Centrais sindicais ameaçam retirar o apoio a Dilma

Lideranças das três maiores centrais do País que, juntas, representam 4,4 mil sindicatos, afirmaram ao jornal O Estado de S.Paulo que, depois de “segurar as pontas” no apoio ao governo em 2015, apesar das medidas de restrições aos programas sociais, a defesa estará condicionada a mudanças na política econômica.
“O País não suporta mais esse receituário econômico, de ajuste.
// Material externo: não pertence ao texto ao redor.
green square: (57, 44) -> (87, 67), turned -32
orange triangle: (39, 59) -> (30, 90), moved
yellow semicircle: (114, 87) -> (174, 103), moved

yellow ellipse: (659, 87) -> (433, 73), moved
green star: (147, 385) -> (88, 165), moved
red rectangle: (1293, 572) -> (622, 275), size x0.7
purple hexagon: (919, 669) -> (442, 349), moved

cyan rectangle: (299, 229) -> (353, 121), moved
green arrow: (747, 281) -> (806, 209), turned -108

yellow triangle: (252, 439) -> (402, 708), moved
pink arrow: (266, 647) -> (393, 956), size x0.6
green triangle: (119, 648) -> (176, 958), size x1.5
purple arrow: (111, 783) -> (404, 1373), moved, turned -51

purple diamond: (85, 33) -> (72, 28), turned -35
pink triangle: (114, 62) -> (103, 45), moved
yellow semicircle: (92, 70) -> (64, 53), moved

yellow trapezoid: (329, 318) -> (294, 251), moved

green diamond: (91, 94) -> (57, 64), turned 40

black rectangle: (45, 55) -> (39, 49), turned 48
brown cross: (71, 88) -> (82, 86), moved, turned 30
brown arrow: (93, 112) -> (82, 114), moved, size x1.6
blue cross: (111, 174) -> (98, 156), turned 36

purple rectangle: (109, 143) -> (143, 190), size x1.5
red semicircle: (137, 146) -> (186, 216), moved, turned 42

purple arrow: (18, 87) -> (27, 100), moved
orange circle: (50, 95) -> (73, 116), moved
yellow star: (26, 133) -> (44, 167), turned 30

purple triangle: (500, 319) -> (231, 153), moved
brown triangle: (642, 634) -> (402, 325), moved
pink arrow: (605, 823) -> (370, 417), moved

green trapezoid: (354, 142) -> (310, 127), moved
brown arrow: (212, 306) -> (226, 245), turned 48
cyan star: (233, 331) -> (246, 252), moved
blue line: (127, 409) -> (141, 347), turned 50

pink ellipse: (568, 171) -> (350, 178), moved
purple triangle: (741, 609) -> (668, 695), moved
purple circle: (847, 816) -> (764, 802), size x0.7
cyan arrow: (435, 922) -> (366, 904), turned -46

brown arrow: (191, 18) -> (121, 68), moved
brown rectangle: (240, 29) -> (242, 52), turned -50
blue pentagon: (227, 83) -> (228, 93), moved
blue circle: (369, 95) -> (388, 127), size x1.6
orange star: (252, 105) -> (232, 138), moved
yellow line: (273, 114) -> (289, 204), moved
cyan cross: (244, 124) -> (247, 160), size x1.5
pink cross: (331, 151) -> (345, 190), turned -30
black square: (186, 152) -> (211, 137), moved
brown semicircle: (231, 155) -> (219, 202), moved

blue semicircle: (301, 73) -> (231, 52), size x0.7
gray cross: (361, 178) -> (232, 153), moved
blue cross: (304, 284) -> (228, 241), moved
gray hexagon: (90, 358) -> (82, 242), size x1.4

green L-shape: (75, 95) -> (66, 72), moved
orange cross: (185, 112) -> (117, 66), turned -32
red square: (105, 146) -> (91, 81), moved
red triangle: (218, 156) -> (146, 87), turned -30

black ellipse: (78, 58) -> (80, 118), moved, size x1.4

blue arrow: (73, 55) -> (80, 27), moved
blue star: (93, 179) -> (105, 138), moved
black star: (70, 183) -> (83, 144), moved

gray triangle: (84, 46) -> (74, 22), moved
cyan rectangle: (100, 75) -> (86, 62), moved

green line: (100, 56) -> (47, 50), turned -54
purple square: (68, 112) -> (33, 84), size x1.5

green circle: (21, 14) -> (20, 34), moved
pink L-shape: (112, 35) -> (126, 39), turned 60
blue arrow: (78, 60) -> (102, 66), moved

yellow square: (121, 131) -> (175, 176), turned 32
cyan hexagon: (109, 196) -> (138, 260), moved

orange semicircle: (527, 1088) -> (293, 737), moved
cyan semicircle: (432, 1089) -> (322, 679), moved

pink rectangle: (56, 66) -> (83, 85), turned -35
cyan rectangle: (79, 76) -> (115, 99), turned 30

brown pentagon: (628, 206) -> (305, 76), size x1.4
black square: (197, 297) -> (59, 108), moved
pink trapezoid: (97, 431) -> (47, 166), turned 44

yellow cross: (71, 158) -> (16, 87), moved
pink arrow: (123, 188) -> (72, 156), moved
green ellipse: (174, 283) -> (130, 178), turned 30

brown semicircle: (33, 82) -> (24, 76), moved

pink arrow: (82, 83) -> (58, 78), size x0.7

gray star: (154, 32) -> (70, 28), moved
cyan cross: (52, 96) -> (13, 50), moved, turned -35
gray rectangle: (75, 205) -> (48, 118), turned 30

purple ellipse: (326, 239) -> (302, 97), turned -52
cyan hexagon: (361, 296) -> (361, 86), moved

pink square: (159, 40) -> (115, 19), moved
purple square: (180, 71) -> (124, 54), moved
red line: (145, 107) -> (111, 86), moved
O desemprego subiu e deve continuar subindo, com inflação acima de 10% dificultando todas as negociações salariais. É claro que a Previdência precisa ser discutida, mas não é um quadro urgente. Espero que o governo não cometa o erro fatal de defender reformas previdenciárias e trabalhistas num cenário tão difícil como esse começo de 2016”, disse o secretário-geral da Central Única dos Trabalhadores (CUT) e ex-presidente do Sindicato dos Metalúrgicos do ABC, Sérgio Nobre.
Braço sindical do PT, a CUT liderou, ao lado do Movimento dos Trabalhadores Rurais Sem Terra (MST), todas as manifestações populares de apoio a Dilma
“Precisamos retomar urgentemente o crescimento porque o Brasil está parando, com inflação em dois dígitos e muita revolta com Dilma”, disse o líder da Força.